Source: Statistics Canada, Gross Domestic Product at basics prices, by industry, provinces and territories.

  • Notes

    The Gross Domestic Product by Industry - Provincial/Territorial (Annual) data in the present section are maintained by Statistics Canada's Canadian System of National Economic Accounts. The data are expressed in basic prices and presented in chained 2007 dollars. The process of chaining removes the effect of changes in price while minimizing distortion over time.

    Gross domestic product by industry (GDP) measures the value of output of an industry less the value of intermediate inputs required in the production process. In this sense, it is an output-based measure of economic activity and is commonly referred to as the total value-added of an industry.
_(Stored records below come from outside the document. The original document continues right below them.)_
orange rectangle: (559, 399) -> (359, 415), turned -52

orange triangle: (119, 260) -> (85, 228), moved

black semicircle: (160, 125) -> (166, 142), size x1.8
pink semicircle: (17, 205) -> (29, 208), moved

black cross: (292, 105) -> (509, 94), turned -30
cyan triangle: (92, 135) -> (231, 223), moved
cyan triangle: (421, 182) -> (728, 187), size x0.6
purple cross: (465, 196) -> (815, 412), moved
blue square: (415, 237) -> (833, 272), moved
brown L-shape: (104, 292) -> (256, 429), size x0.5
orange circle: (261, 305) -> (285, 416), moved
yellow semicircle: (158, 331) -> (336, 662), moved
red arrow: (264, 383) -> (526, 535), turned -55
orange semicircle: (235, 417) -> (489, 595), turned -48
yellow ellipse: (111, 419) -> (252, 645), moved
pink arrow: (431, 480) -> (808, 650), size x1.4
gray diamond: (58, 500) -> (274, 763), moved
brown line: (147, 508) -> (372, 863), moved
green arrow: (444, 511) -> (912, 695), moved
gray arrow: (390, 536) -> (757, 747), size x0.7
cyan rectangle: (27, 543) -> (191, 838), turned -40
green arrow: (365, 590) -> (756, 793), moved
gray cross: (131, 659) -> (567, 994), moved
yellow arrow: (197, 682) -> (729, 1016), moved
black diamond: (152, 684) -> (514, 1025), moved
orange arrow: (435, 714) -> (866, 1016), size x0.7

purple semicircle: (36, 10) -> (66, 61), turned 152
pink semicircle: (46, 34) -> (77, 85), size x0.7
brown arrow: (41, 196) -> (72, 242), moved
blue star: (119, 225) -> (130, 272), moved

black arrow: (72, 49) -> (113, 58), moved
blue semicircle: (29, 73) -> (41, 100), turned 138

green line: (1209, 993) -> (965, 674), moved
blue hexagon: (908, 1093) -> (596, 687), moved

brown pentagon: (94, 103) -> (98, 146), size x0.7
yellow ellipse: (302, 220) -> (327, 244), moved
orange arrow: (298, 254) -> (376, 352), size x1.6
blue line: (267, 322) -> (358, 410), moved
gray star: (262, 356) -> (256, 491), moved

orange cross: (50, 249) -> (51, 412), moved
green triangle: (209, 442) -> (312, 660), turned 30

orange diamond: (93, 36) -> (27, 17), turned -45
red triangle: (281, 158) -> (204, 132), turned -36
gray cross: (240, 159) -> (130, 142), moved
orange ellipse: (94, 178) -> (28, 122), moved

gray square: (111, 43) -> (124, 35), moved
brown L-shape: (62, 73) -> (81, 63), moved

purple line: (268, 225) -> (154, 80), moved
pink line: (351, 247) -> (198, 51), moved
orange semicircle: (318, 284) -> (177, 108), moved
    GDP growth is an important economic indicator. It measures progress or the rate of expansion of the economy's capacity to produce output (goods and services). It is examined as a measure of the short term stability or instability of the economy. GDP growth is also reflective of the future consumption possibilities for a nation and is the main source of improvements to our standard of living over time.

    Economic growth occurs from accumulating human capital (knowledge and skills), investing in physical capital (factories, machinery and equipment) and the implementation of new technologies in the production process.

    With benefits to economic growth come costs. One cost to economic growth is that in order to increase the consumption possibilities for tomorrow, we have to forego some consumption today. To maintain economic growth, more effort has to be placed on the production of technology and capital in order to produce goods for future consumption, rather than the production of goods for current consumption.

    Other costs may occur from sustaining a high rate of economic growth, such as resource and environmental degradation. However, the impact that the faster economic growth has on our environment and resources is not reflected in the measure GDP growth.

    Readers should be aware that there are other ways of expressing Gross Domestic Product aside from those presented here (e.g. expenditure-based and income-based rather than by industry; at factor cost and market prices rather than at basic prices and in constant dollars as opposed to chained dollars). As a result, caution is recommended when comparing the data presented herein with other published sources.